Under the Constitution of the Empire of Japan, which remained in force from 1890 until 1947, the Board of Audit of Japan faced limitations on checking military-related budgets. Since secret funds of the government and military were exempt from auditing in those days, the bulk of military-related budgets remained in a "black box."

    The book "Kaikei Kensain Hyakunenshi" (100-year history of the Board of Audit), published in 1980 by the Board of Audit of Japan, states that there were considerable constraints on auditing under the Military Secrets Protection Law (revised in 1937). The law was designed to punish those who leaked military secrets.

    Based on lessons learned from this past, Article 90 of the current Constitution stipulates that "Final accounts of the expenditures and revenues of the State shall be audited annually by a Board of Audit ..." This means that the Board of Audit is independent of the Cabinet.
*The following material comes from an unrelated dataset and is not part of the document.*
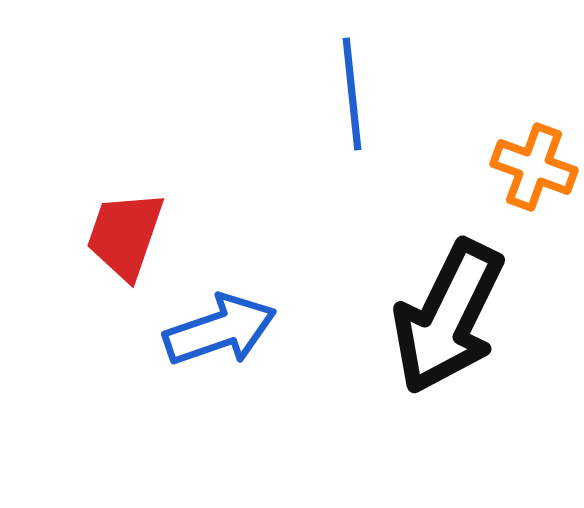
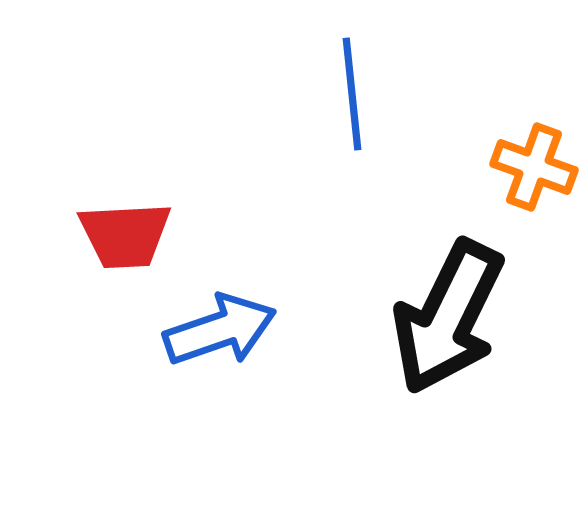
red trapezoid: rotated 112 degrees counterclockwise
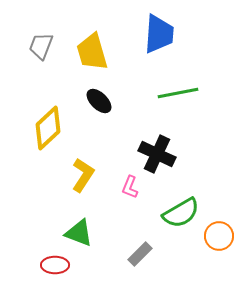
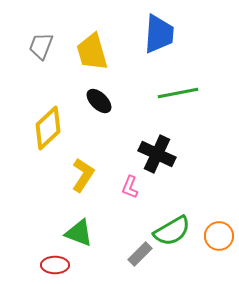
green semicircle: moved 9 px left, 18 px down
There have been no provisions so far even in the Self-Defense Forces Act that limit the provision of defense secrets to the Board of Audit.

    Specially designated state secrets include documents on budgetary measures for defense and foreign policies.

    Regarding Section 1 of Article 10 of the Act on Protection of Specially Designated Secrets, Hiroshi Arikawa, former commissioner of the Board of Audit and professor of public policy at Nihon University, said, "If those who are subject to auditing can select which documents to submit, I would have to say it infringes on Article 90 of the Constitution."

    The special secrets act, which imposes heavy penalties on those who leak important state secrets and those who obtain such information through unauthorized means, carries the potential for serious cover-ups of information. The government should make efforts to allay such doubts.